Julian #4

I… I cannot wrap my head around him enjoying it.

Not only because of how horrifying that thing is to look at—and I would know, I’ve stared it in the eyes—but because Atlas is so small and sweet, reminding me of that precious little bunny I thought of the first time I saw him.

And although I’ve sensed a predatory and borderline insidious feeling from him before, I’m forever surprised that he’d enjoy being taken that way.

That his small body could even handle it.

Which part is his favorite? Would he like it just as much if it came from a different… source?

I can’t help but wonder now if this thing isn’t his curse at all, but rather something he invited in under that guise for pleasure alone. And if that is the case, then what is his real curse? What is this mysterious condition everyone is keeping under lock and key?

The air around me heats further, sweat slicking my skin almost immediately. I can feel the pulse in my throat, my fingers tingling as I clench my eyelids from under my forearm.

The floorboards creak.

It’s just as I feared.

I know it with everything in me at this exact moment: it’s here.

Something cold and clammy drags over my bare ankle for a brief second, and my leg twitches, all of the hair below my neck standing on edge.

The floorboards creak again, this time to my direct left.

I can feel it there, hovering. I can feel the malicious presence and the threatening aura that is telling me, without words, that it wants to hurt me. That it wants to carve into my skin with its nails and own me.

I’m not sure what I’ve done to trigger this monster’s hatred—outside of catching it in the act with Atlas—but I’m not dumb enough to assume I’m safe just because I’m in the same house as the boy it fucks.

My eyes open, staring fearfully at the outline of my own arm. I am so terrified, so full of panic that I can barely breathe.

What will it do to me tonight? Last night, all I was gifted was two harsh scratches across my face. Will it gut me? Will it take me as roughly as it takes Atlas?

As much as I imagine I would enjoy dishing out sex in that way, I don’t think I’d enjoy taking such a violent act of intimacy the way Atlas does.

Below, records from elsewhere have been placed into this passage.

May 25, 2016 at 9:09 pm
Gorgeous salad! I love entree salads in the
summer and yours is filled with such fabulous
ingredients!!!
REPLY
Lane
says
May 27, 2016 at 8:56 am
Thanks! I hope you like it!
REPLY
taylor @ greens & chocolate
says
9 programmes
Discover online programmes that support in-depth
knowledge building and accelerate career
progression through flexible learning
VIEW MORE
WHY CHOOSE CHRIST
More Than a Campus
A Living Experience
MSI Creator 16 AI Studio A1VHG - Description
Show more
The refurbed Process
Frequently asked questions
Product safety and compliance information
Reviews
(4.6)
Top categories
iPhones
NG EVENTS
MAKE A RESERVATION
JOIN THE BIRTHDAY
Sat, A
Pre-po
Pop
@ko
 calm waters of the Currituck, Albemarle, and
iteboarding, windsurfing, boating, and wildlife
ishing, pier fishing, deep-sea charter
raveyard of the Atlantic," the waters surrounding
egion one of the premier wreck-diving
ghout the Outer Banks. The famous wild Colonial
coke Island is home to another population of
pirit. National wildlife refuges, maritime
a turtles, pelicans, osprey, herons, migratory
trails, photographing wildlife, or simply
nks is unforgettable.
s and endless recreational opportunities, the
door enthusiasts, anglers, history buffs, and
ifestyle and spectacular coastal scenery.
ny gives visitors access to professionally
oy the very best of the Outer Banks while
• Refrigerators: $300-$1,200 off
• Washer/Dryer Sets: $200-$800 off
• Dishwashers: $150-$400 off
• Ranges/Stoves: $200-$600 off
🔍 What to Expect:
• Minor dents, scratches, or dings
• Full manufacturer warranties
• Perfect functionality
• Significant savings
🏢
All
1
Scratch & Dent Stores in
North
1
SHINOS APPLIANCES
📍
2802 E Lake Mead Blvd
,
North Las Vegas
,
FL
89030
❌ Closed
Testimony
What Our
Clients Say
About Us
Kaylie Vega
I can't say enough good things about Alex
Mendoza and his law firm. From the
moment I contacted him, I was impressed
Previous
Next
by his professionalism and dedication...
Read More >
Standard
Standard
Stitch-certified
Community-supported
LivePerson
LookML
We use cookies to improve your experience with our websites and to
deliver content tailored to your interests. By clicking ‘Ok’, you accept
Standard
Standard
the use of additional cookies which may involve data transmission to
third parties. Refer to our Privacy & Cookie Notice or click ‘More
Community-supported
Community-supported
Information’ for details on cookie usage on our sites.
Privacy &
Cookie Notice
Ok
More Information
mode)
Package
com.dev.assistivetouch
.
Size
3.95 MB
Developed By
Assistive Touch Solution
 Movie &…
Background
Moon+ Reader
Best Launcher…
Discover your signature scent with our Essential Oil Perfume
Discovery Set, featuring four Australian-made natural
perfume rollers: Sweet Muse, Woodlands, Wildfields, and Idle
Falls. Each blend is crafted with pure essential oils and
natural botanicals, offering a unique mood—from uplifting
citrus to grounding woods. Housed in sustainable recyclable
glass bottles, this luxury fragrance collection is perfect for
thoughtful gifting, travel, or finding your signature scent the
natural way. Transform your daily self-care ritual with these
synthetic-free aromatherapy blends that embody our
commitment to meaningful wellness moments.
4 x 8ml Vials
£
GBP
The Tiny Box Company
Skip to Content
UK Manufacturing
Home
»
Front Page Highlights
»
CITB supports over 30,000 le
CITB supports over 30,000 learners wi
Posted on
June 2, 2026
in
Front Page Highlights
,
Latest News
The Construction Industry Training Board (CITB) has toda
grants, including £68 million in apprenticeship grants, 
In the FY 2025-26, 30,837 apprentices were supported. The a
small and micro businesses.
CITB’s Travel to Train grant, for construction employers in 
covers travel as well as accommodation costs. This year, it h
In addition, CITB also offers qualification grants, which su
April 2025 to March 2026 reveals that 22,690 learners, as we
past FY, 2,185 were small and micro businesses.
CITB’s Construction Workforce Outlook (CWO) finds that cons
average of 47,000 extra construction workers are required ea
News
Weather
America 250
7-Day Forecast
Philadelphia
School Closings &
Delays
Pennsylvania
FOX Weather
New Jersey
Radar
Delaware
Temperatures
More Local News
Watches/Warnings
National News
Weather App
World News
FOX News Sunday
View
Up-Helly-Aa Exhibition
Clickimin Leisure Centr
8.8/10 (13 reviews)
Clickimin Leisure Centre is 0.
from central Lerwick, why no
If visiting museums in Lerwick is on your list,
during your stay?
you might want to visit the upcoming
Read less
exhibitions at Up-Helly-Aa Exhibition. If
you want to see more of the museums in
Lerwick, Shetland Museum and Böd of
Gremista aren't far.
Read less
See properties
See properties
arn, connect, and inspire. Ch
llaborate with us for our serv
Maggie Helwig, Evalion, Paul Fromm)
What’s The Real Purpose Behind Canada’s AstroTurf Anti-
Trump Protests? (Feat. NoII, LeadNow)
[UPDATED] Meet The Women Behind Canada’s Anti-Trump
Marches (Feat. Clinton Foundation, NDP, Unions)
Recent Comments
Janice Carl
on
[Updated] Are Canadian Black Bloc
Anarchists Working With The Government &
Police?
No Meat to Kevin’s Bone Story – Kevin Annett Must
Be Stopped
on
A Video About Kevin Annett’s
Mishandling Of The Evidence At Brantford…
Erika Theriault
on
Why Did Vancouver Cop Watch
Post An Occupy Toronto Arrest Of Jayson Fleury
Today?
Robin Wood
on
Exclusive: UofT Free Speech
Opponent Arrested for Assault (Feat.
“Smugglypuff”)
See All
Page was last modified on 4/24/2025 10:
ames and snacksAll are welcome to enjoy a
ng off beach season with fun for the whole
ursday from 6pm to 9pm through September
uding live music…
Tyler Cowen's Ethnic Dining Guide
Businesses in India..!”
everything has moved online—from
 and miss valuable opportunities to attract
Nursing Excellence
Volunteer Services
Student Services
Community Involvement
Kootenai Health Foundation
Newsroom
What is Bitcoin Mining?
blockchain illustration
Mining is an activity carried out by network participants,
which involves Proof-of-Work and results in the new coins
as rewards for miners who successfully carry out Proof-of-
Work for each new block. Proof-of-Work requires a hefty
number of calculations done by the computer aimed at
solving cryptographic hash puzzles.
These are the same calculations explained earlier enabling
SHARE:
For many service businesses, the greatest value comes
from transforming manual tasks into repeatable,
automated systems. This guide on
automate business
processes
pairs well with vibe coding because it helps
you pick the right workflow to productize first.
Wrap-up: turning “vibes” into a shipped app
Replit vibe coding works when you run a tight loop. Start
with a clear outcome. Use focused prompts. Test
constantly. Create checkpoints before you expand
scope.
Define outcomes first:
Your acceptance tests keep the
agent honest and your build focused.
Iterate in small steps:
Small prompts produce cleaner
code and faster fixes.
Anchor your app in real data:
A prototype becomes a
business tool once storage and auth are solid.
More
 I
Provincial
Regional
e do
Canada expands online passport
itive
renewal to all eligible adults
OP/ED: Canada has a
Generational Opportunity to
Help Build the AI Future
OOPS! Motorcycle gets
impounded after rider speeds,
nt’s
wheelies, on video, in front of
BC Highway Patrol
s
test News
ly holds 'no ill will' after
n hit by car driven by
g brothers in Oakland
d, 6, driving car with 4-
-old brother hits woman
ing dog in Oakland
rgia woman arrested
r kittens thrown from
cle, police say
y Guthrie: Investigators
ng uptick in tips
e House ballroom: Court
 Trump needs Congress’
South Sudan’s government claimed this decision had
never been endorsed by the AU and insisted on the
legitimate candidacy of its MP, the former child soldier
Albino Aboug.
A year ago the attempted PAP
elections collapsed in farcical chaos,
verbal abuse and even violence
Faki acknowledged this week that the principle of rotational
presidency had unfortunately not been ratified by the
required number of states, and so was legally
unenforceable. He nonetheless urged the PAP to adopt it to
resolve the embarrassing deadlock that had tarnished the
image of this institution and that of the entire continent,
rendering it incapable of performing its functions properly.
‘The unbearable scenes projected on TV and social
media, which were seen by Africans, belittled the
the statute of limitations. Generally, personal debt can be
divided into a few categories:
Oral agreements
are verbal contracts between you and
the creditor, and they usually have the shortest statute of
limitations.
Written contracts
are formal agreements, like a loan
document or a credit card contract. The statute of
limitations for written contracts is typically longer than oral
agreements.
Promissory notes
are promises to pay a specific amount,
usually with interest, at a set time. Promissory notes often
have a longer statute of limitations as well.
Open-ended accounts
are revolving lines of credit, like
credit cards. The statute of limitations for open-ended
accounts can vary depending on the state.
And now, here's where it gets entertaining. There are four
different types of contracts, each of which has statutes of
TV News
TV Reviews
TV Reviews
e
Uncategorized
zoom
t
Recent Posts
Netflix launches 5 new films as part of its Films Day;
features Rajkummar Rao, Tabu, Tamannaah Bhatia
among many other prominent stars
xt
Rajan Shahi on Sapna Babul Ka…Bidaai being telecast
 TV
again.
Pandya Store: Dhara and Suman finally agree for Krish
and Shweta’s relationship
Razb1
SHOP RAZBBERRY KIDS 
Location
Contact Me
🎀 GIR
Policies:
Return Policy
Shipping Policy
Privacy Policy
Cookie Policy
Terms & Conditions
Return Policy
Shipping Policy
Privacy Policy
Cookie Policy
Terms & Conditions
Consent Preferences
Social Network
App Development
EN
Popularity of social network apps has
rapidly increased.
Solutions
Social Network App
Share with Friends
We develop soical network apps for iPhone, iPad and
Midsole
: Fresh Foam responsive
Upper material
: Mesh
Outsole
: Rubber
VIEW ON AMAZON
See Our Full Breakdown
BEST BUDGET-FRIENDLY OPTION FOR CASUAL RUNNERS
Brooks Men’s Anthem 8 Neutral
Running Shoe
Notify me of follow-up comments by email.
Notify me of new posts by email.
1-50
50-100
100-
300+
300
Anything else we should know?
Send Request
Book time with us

The fear of not knowing, of being blind to the pain that will soon be inflicted upon me, has me removing my arm from my face.

There it stands, only a few feet from the edge of my bed.

Black hair falls to its shoulders, appearing almost damp, as black eyes peer at me angrily.

Long fingers hang down at its sides, its hard cock proud and prominent where it rests against its stomach, reaching right where a belly button should be.

Its height alone is staggering; the large mouth full of sharp teeth hanging open widely in a way that chills my blood and raises goosebumps along my flesh.

For a moment, nothing happens. I stare up at the thing in front of me, and it, in turn, stares down at me.

Right as I’m starting to believe this is all it will do, its large mouth twists into something sinister. A cross between a sneer and a grimace, it seems. Then a cool hand reaches out and presses down on my chest, heavy and demanding.

It does not speak, but I hear the command clearly.

Do not move.

Moments later, it’s retreating into a dark corner of my bedroom, disappearing as if it were never here in the first place.

That was a threat, a warning.

That thing was telling me I am to stay in this room, or else.

Which can only mean one thing: it does not want to be interrupted again.

Fuck.

Atlas.

I’m racing across Chastain Castle before I can think better of it, dressed in nothing but a pair of navy-blue basketball shorts. The wood flooring mutes my bare feet, and as I approach the door to the west tower, the air begins to rise to the excessive temperature of my bedroom.

I’m starting to realize that anywhere this monster goes, the world around it tends to react. It tends to heat.

I stare at the dark, wooden door.

I know what must be going on up the stairs on the other side of this door, and I know that there’s no use attempting to get help. Just as he did before, Atticus would send me away. And Abraham? Theodora? There is every possibility they will fire me on the spot for invading private business.

I should go upstairs. I should break down this door, run up the steps, and shove that thing off of Atlas right this second.

But I’m fucking terrified. And he likes it, doesn’t he?

I sink to my knees, my forehead resting against the heated wood. Is it possible that he could be brainwashed by this monster? Possessed, even?

And if so, does that change the result of my decision? Am I willing to go up these stairs if the outcome includes dying? My hands shake where they rest in my lap, and I believe I know the answer.

No. I don’t want to die.

A bang resonates throughout the hallway, and I once again know for certain what is happening up those stairs.

“Ugh.”

It comes quickly this time, the sound of Atlas’s voice. Not that I have much of a reference point. But I close my eyes and listen, feeling the guilt and shame as it claws at my throat.

But the fear of being ripped apart by that thing outweighs my jealousy, and Atlas told me himself he likes what it is doing to him.

So, I listen. For a long while, I listen as he moans and whimpers—the headboard slamming against the wall above me as that thing takes him over and over again.